Schliesslich ist der Einwand eines erheblichen, die Haftung des Beschwerdeführers reduzierenden Mitverschuldens der Ausgleichskasse (BGE 122 V 189 Erw. 3c; SVR 2000 AHV Nr. 16 S. 50 Erw. 7a) nicht stichhaltig: Wenn die Ausgleichskasse unter anderem im März und August 2001 der Firma eine Stundung gewährte, kann dies im Hinblick darauf, dass es noch (nahezu) zwei Jahre bis zur Ausstellung der definitiven Pfändungsverlustscheine dauerte, nicht als grobfahrlässiges, für den Schadenseintritt kausales Mitverschulden betrachtet werden. Eine weitere Stundung datiert vom April 2003 - somit nach Ausstellung der fünf Verlustscheine - und konnte folglich für den eingetretenen Schaden von Vornherein nicht ursächlich gewesen sein. 
5. 
Da die Verwaltungsgerichtsbeschwerde, soweit zulässig (vgl. Erw. 1 hievor), offensichtlich unbegründet ist, wird sie im Verfahren nach Art. 36a OG erledigt. 
6. 
Der Prozess ist kostenpflichtig, weil er nicht die Bewilligung oder Verweigerung von Versicherungsleistungen zum Gegenstand hat (Art. 134 OG e contrario). Der unterliegende Beschwerdeführer hat die Gerichtskosten zu tragen (Art. 156 Abs. 1 OG). 
 
Demnach erkennt das Eidg.

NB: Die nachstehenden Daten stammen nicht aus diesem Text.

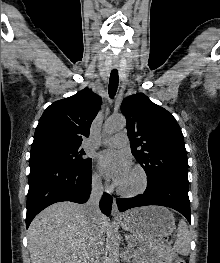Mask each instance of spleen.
<instances>
[{"mask_svg": "<svg viewBox=\"0 0 220 263\" xmlns=\"http://www.w3.org/2000/svg\"><path fill=\"white\" fill-rule=\"evenodd\" d=\"M190 233L184 220H180L177 229V239L174 243V252L181 255H188L190 251Z\"/></svg>", "mask_w": 220, "mask_h": 263, "instance_id": "obj_1", "label": "spleen"}]
</instances>
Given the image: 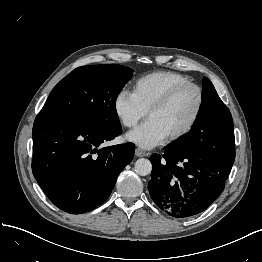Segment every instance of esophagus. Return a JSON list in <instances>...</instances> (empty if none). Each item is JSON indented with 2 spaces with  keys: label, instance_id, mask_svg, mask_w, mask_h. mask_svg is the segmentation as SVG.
<instances>
[{
  "label": "esophagus",
  "instance_id": "obj_1",
  "mask_svg": "<svg viewBox=\"0 0 262 262\" xmlns=\"http://www.w3.org/2000/svg\"><path fill=\"white\" fill-rule=\"evenodd\" d=\"M135 155L137 157H144V156H148V153L145 152L144 150L140 149V148H136L135 149Z\"/></svg>",
  "mask_w": 262,
  "mask_h": 262
}]
</instances>
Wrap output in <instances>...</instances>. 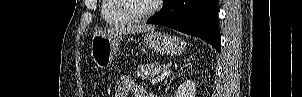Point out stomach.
<instances>
[{
	"instance_id": "1",
	"label": "stomach",
	"mask_w": 302,
	"mask_h": 97,
	"mask_svg": "<svg viewBox=\"0 0 302 97\" xmlns=\"http://www.w3.org/2000/svg\"><path fill=\"white\" fill-rule=\"evenodd\" d=\"M121 34L97 35L92 39L91 57L98 68H108L116 56ZM144 43L150 49L163 55H181L187 48L186 42L177 36L157 31H149L144 36Z\"/></svg>"
}]
</instances>
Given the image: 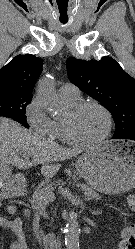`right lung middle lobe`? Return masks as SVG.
<instances>
[{
    "mask_svg": "<svg viewBox=\"0 0 135 249\" xmlns=\"http://www.w3.org/2000/svg\"><path fill=\"white\" fill-rule=\"evenodd\" d=\"M31 99V95L0 93V116L12 118L25 127H29L25 110Z\"/></svg>",
    "mask_w": 135,
    "mask_h": 249,
    "instance_id": "1",
    "label": "right lung middle lobe"
}]
</instances>
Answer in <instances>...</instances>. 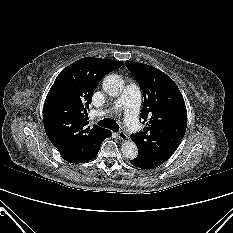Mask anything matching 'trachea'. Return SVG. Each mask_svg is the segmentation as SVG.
Instances as JSON below:
<instances>
[{
    "mask_svg": "<svg viewBox=\"0 0 233 233\" xmlns=\"http://www.w3.org/2000/svg\"><path fill=\"white\" fill-rule=\"evenodd\" d=\"M98 125L99 126H102V127H105V128H108V129H111L112 131L114 132H118L119 131V126L118 124L113 121V120H110V119H103V120H100L98 122Z\"/></svg>",
    "mask_w": 233,
    "mask_h": 233,
    "instance_id": "1",
    "label": "trachea"
}]
</instances>
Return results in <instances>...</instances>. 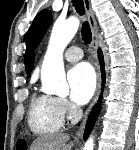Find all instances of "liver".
<instances>
[{
  "label": "liver",
  "instance_id": "liver-1",
  "mask_svg": "<svg viewBox=\"0 0 139 150\" xmlns=\"http://www.w3.org/2000/svg\"><path fill=\"white\" fill-rule=\"evenodd\" d=\"M69 140V135L57 133L49 134L38 137L32 143L30 150H69L73 143L66 145V142Z\"/></svg>",
  "mask_w": 139,
  "mask_h": 150
}]
</instances>
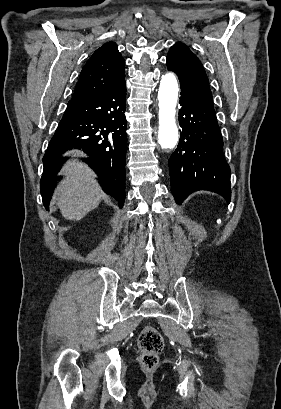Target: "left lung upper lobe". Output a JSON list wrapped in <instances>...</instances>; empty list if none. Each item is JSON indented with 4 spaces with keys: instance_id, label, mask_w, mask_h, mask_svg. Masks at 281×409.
Instances as JSON below:
<instances>
[{
    "instance_id": "1",
    "label": "left lung upper lobe",
    "mask_w": 281,
    "mask_h": 409,
    "mask_svg": "<svg viewBox=\"0 0 281 409\" xmlns=\"http://www.w3.org/2000/svg\"><path fill=\"white\" fill-rule=\"evenodd\" d=\"M167 68L178 75L182 89L213 104L208 78L202 63L185 44L178 42L170 48L167 55Z\"/></svg>"
}]
</instances>
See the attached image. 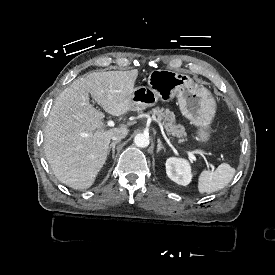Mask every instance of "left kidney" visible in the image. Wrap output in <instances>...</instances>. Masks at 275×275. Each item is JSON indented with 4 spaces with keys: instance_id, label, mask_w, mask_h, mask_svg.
<instances>
[{
    "instance_id": "left-kidney-1",
    "label": "left kidney",
    "mask_w": 275,
    "mask_h": 275,
    "mask_svg": "<svg viewBox=\"0 0 275 275\" xmlns=\"http://www.w3.org/2000/svg\"><path fill=\"white\" fill-rule=\"evenodd\" d=\"M166 174L179 185L186 186L191 182V166L186 159L170 157L166 160Z\"/></svg>"
}]
</instances>
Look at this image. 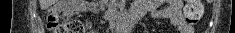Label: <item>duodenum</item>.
<instances>
[{
    "label": "duodenum",
    "instance_id": "410a0bca",
    "mask_svg": "<svg viewBox=\"0 0 235 33\" xmlns=\"http://www.w3.org/2000/svg\"><path fill=\"white\" fill-rule=\"evenodd\" d=\"M86 4H90L89 2H86ZM138 19L137 16L135 15H131V14H128V15H125L123 16L119 21L118 23H116V29H117V32L121 33L125 30H130L132 29V27L134 26L136 20Z\"/></svg>",
    "mask_w": 235,
    "mask_h": 33
}]
</instances>
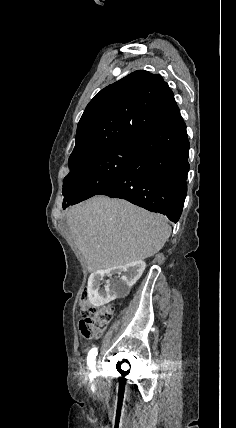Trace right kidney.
Returning a JSON list of instances; mask_svg holds the SVG:
<instances>
[{
	"mask_svg": "<svg viewBox=\"0 0 236 428\" xmlns=\"http://www.w3.org/2000/svg\"><path fill=\"white\" fill-rule=\"evenodd\" d=\"M145 268L143 260H135L119 269H94L87 288L91 304L109 306L110 301L129 300V290L141 278ZM110 278H114V283H106Z\"/></svg>",
	"mask_w": 236,
	"mask_h": 428,
	"instance_id": "ca27d5eb",
	"label": "right kidney"
}]
</instances>
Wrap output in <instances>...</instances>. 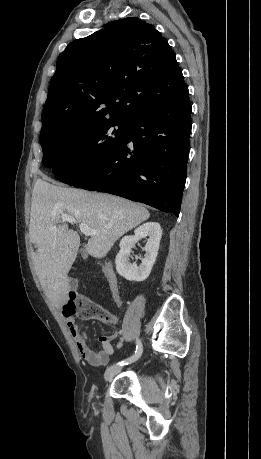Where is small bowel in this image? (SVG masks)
<instances>
[{
	"mask_svg": "<svg viewBox=\"0 0 261 459\" xmlns=\"http://www.w3.org/2000/svg\"><path fill=\"white\" fill-rule=\"evenodd\" d=\"M103 270L106 276L109 279L110 289L114 298V301L118 307H122L123 301L120 295L118 283L116 277L109 266L108 263L102 262L101 263ZM68 329L70 331L71 336L73 337L76 347L80 353V355L85 359L90 365L98 367L106 365L112 355L114 354V348L111 344V340L114 338H118V342L116 344V348H121L123 345V337L120 334H111L101 336L99 340L100 350L94 351L88 344L87 334L83 330V328L74 320L69 319L67 322Z\"/></svg>",
	"mask_w": 261,
	"mask_h": 459,
	"instance_id": "small-bowel-1",
	"label": "small bowel"
}]
</instances>
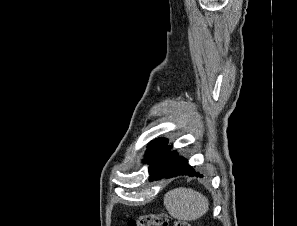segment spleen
<instances>
[{"label": "spleen", "mask_w": 297, "mask_h": 226, "mask_svg": "<svg viewBox=\"0 0 297 226\" xmlns=\"http://www.w3.org/2000/svg\"><path fill=\"white\" fill-rule=\"evenodd\" d=\"M164 205L172 217L184 221H193L208 211L209 201L198 191L178 187L164 195Z\"/></svg>", "instance_id": "obj_1"}]
</instances>
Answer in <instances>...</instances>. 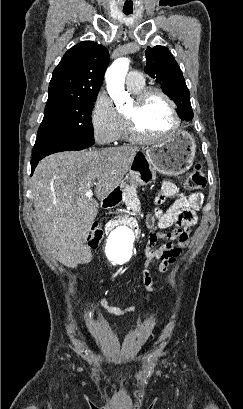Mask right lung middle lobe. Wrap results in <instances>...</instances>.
Listing matches in <instances>:
<instances>
[{"label":"right lung middle lobe","mask_w":243,"mask_h":409,"mask_svg":"<svg viewBox=\"0 0 243 409\" xmlns=\"http://www.w3.org/2000/svg\"><path fill=\"white\" fill-rule=\"evenodd\" d=\"M94 99L47 102L38 136L73 138L93 137L91 112Z\"/></svg>","instance_id":"dd1d6c3e"}]
</instances>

Versicherungsgericht: 
1. 
Die Verwaltungsgerichtsbeschwerde wird abgewiesen, soweit darauf einzutreten ist. 
2. 
Die Gerichtskosten in Höhe von Fr. 5'000.- werden dem Beschwerdeführer auferlegt und mit dem geleisteten Kostenvorschuss verrechnet. 
3. 
Dieses Urteil wird den Parteien, dem Sozialversicherungsgericht des Kantons Zürich und dem Bundesamt für Sozialversicherung zugestellt.